O mundo se reapaixona pelos EUA depois da vitória de Obama

O mundo parece ter se reapaixonado pelos Estados Unidos depois da eleição Barack Obama como novo presidente.

AFP |

Os turistas no "Marco Zero", a zona sul de Manhattan devastada pelos ataques terroristas de 11 de setembro, por exemplo, não escondem sua admiração e empolgação pelo triunfo de Obama.

"Obama nos dá esperanças", afirma Leticia Giorello, estudante uruguaia, que observa o gigantesco buraco do World Trade Center. "Todo mundo na América Latina queria que Obama vencesse", acrescenta.

Há oito anos, o mundo deu seu apoio aos Estados Unidos em resposta à tragédia que derrubou as Torres Gêmeas e deixou 3.000 mortos.

"Somos todos americanos", foi a manchete do jornal francês Le Monde na ocasião.

Mas esse movimento de solidariedade se evaporou quando o mundo se viu confrontado pela invasão sem sentido do Iraque decidida pelo governo de George W. Bush e o escândalo das torturas dos prisioneiros da chamada "guerra contra o terrorismo".

A imagem degradada dos Estados Unidos, muito distante da época em que o país ainda podia ser considerado como um modelo, voltou a sofrer um novo golpe há dois meses, com o colapso de seus sistema bancário.

No entanto, a avassaladora eleição de Obama, primeiro presidente negro dos Estados Unidos e partidário de restaurar a imagem de seu país, parece estar mudando as coisas.

Os festejos explodiram em todo o mundo, dos territórios palestinos até os Bálcãs, da África à Ásia.

O "Marco Zero" é um bom lugar para constatar o entusiasmo das pessoas oriundas das mais variadas partes do planeta.

"Muita gente no Japão gosta de atacar os Estados Unidos. Está na moda fazer isso", conta Daisuke Yamagapa, piloto de 27 anos, que visita Nova York com seus pais. "Mas isso vai mudar com Obama. Acho que os Estados Unidos estão mudando, especialmente no que se refere à diplomacia. As pessoas esperam por isso", acrescenta.

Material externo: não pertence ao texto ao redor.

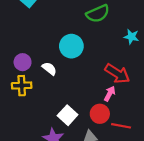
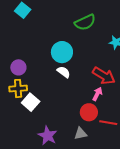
white semicircle: (49, 69) -> (64, 72), moved
white square: (68, 115) -> (31, 102), moved

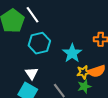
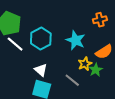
white line: (33, 15) -> (15, 44), moved
yellow star: (83, 72) -> (85, 64), moved

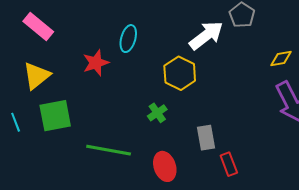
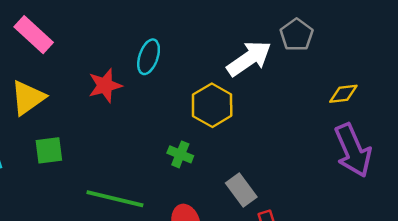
green cross: (157, 113) -> (180, 154), turned -36
green square: (55, 116) -> (49, 150), size x0.7
gray rectangle: (206, 138) -> (241, 190), turned -30

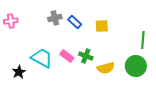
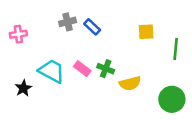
pink cross: (11, 21) -> (18, 34), moved
yellow square: (102, 26) -> (146, 32), moved
green circle: (136, 66) -> (172, 99), moved

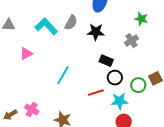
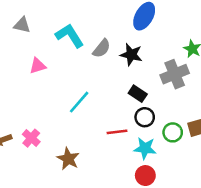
gray semicircle: (71, 23) -> (102, 48), moved
gray cross: (131, 41) -> (175, 74), size x1.5

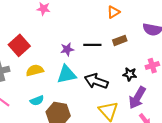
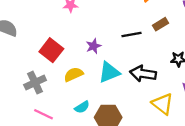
purple star: (67, 49) -> (94, 46), moved

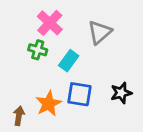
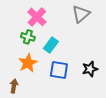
gray triangle: (100, 32) -> (81, 14), moved
orange star: (48, 104) -> (28, 63), moved

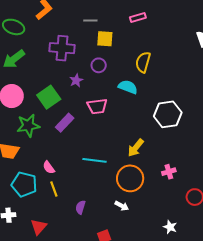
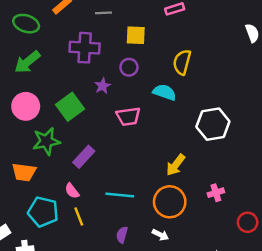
gray line: (90, 20) -> (104, 13), moved
purple rectangle: (65, 123) -> (84, 157), moved
cyan line: (94, 160) -> (120, 195), moved
purple semicircle: (80, 207) -> (122, 235), moved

Shirley Mellor, uma britânica de 62 anos, explica que o governo Bush virou motivo de piada.

"Por isso Obama é tão importante. Isso vai influenciar o mundo inteiro", afirma.

Anna Grethe Jensen, uma dinamarquesa de 53 anos, opina que os Estados Unidos ganharam uma reputação de país arrogante. "Sempre olham o mundo de sua perspectiva e ignoram o que o resto do planeta pensa. Acho que isso vai mudar e que a Europa vai olhar os Estados Unidos de maneira diferente agora".

Mas quanto tempo vai durar essa lua-de-mel é o que muitos se perguntam.

O vice-presidente eleito Joseph Biden advertiu durante a campanha que é certo que alguma potência estrangeira não vai demorar a colocar à prova a inexperiência de Obama.

E, enquanto chegavam as felicitações de todas as capitais do mundo e cenas de comemoração da vitória eram vistas nos mais distintos lugares do planeta, o presidente russo Dmitry Medvedev anunciou a colocação de mísseis de curto alcance em Kaliningrado, território russo encravado na zona européia.

Peter Guttman, diretor do Centro de Política e Relações Internacionais SAIS da Universidade John Hopkins, adverte que ter expectativas exageradas sobre Obama pode levar a uma grande decepção.

"Não devemos achar que esse homem é um novo Messias porque não é. Ele não vai resolver todos os nossos problemas", enfatizou.